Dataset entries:
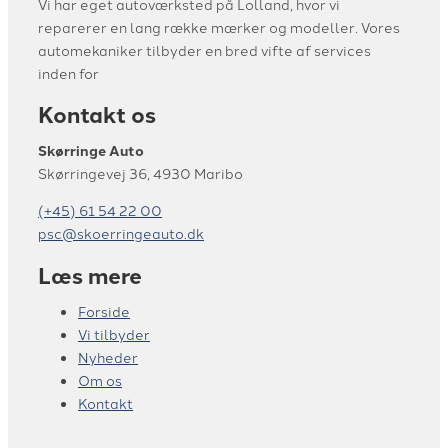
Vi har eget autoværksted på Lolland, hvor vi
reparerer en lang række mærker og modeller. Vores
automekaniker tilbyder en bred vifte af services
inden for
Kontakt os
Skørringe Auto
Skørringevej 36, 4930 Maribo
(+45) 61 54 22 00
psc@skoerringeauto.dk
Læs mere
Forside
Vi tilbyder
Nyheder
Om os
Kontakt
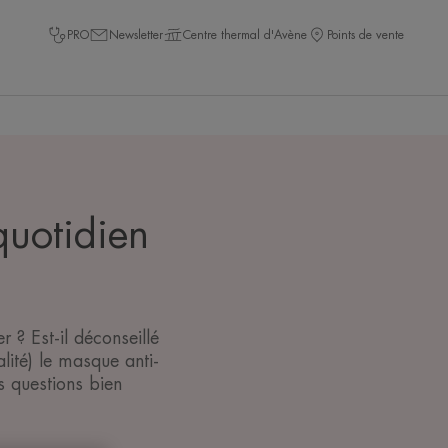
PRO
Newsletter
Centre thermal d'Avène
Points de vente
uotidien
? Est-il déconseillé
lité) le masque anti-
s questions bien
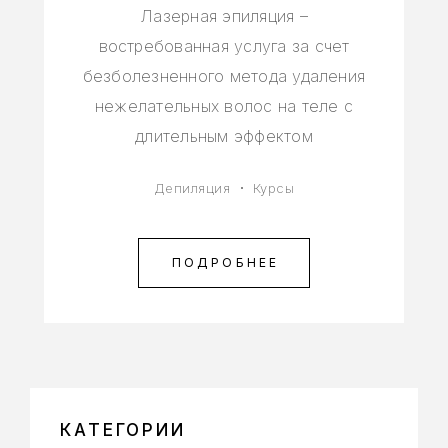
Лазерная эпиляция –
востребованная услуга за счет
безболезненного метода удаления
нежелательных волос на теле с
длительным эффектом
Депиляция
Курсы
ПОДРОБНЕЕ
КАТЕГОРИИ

---

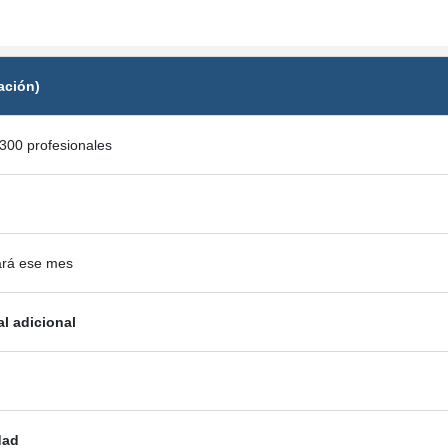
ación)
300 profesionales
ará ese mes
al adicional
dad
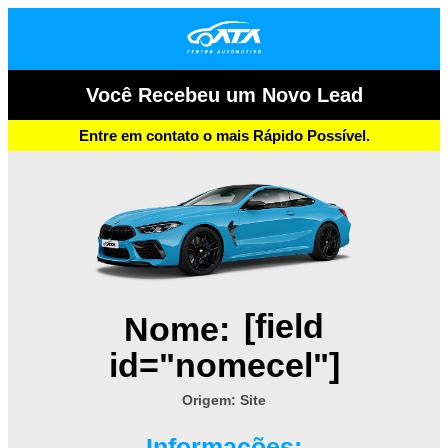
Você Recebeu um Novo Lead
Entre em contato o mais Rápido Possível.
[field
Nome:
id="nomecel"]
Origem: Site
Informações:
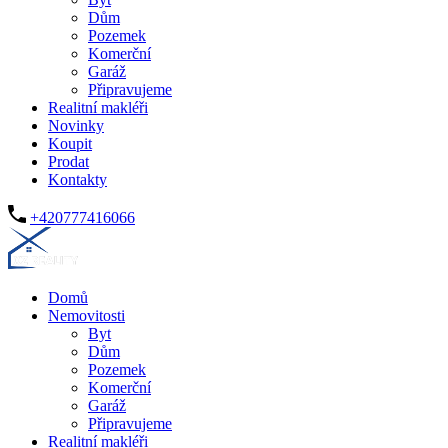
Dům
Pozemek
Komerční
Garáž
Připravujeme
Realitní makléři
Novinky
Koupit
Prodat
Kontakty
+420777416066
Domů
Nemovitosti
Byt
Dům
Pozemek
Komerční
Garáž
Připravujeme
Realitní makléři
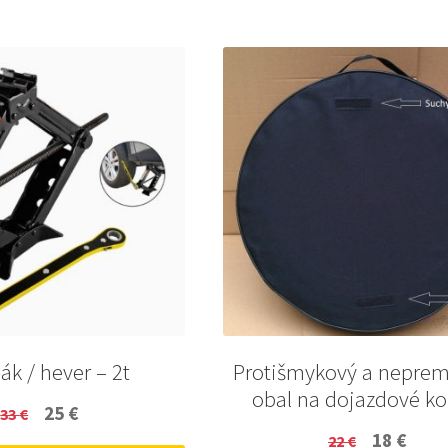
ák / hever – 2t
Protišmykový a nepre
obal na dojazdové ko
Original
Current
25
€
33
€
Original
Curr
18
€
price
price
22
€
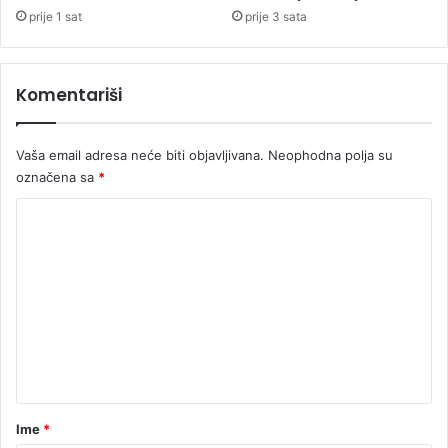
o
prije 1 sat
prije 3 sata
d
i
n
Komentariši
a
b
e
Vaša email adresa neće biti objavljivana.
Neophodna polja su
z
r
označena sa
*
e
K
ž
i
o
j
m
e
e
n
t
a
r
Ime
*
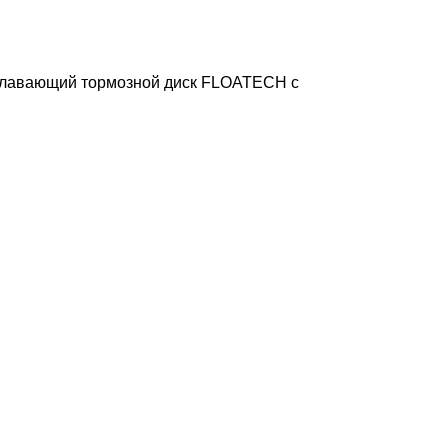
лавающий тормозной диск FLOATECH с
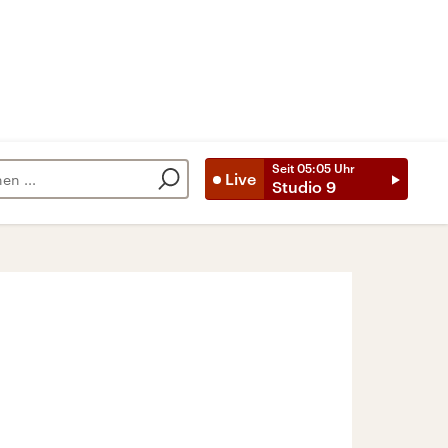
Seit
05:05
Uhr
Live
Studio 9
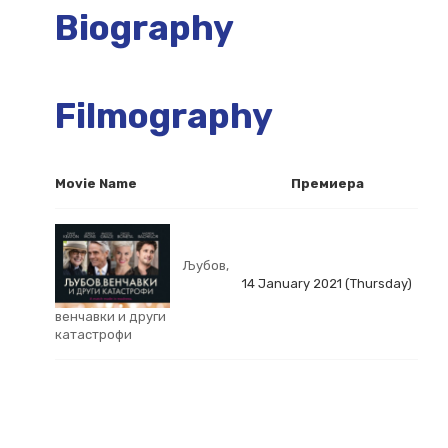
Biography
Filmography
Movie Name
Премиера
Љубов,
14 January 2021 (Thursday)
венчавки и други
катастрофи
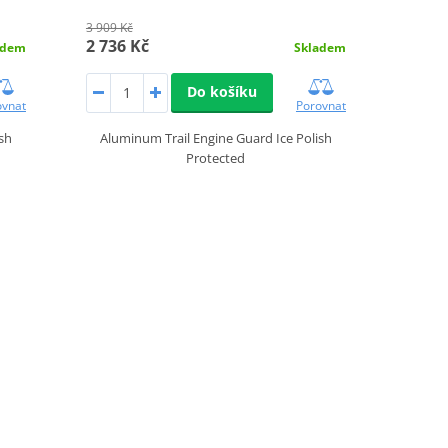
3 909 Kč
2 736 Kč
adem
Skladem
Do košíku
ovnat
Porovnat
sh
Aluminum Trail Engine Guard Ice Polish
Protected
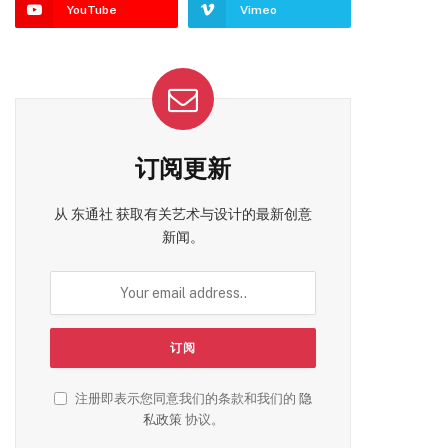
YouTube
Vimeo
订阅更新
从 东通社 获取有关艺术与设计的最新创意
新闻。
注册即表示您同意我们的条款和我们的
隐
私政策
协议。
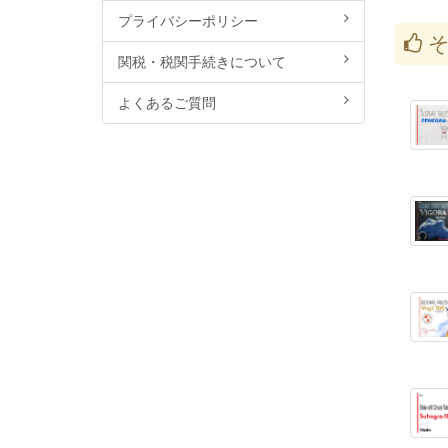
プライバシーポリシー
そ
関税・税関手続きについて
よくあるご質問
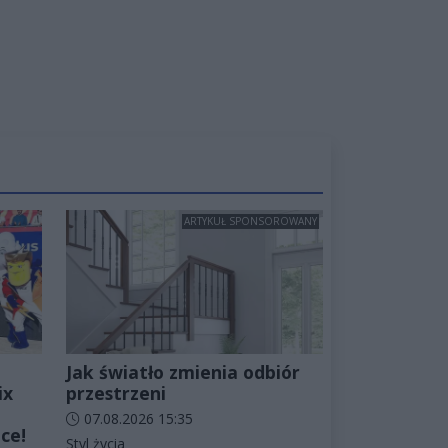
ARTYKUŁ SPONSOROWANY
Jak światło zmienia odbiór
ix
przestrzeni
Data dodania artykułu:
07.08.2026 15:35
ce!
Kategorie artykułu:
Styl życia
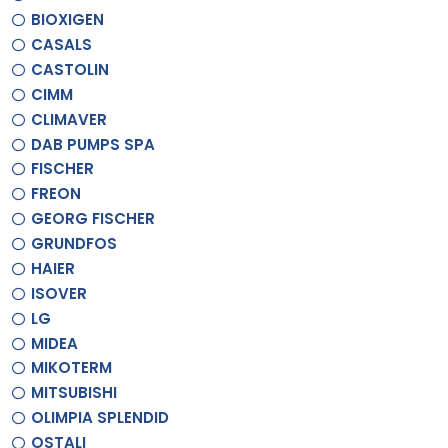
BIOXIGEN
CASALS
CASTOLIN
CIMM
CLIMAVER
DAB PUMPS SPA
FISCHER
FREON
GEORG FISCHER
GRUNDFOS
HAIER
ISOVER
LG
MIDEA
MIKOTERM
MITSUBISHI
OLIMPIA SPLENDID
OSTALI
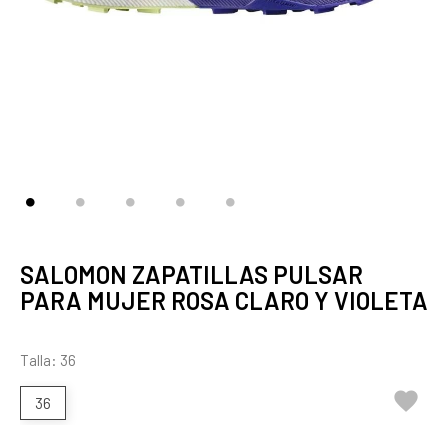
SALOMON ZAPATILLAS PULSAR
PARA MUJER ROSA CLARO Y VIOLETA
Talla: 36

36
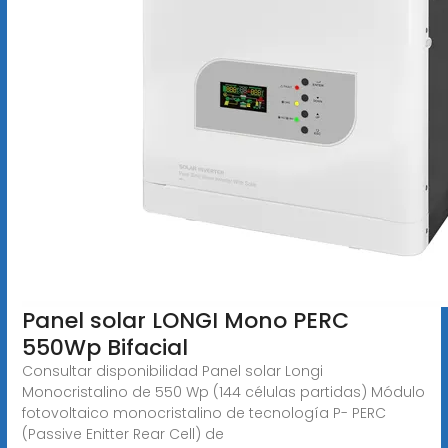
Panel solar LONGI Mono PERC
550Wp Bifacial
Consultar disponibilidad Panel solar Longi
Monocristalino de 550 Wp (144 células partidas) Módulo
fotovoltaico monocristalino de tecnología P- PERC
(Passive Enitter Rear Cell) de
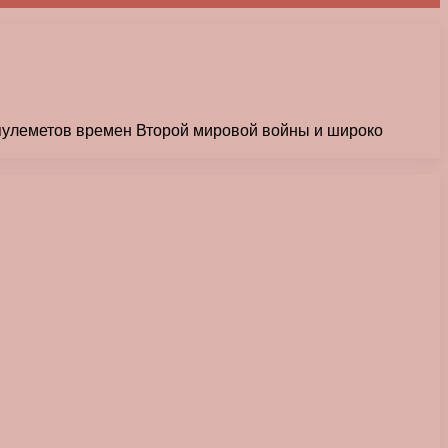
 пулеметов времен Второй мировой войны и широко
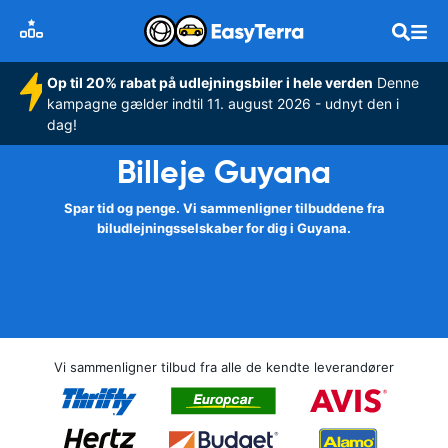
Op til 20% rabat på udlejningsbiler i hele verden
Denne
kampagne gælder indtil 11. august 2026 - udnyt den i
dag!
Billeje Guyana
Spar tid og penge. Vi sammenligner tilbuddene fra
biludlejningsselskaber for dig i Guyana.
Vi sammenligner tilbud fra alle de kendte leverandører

ACTIVITY: Above are some records; quote exactly and only the lines that begin at the line containing "ARTYKUŁ SPONSOROWANY" and stop after the line containing "Vi sammenligner tilbud fra", leaving out the pictures.

EXERCISE OUTPUT:
ARTYKUŁ SPONSOROWANY
Jak światło zmienia odbiór
ix
przestrzeni
Data dodania artykułu:
07.08.2026 15:35
ce!
Kategorie artykułu:
Styl życia
BIOXIGEN
CASALS
CASTOLIN
CIMM
CLIMAVER
DAB PUMPS SPA
FISCHER
FREON
GEORG FISCHER
GRUNDFOS
HAIER
ISOVER
LG
MIDEA
MIKOTERM
MITSUBISHI
OLIMPIA SPLENDID
OSTALI
SALOMON ZAPATILLAS PULSAR
PARA MUJER ROSA CLARO Y VIOLETA
Talla: 36

36
Panel solar LONGI Mono PERC
550Wp Bifacial
Consultar disponibilidad Panel solar Longi
Monocristalino de 550 Wp (144 células partidas) Módulo
fotovoltaico monocristalino de tecnología P- PERC
(Passive Enitter Rear Cell) de
 пулеметов времен Второй мировой войны и широко
Op til 20% rabat på udlejningsbiler i hele verden
Denne
kampagne gælder indtil 11. august 2026 - udnyt den i
dag!
Billeje Guyana
Spar tid og penge. Vi sammenligner tilbuddene fra
biludlejningsselskaber for dig i Guyana.
Vi sammenligner tilbud fra alle de kendte leverandører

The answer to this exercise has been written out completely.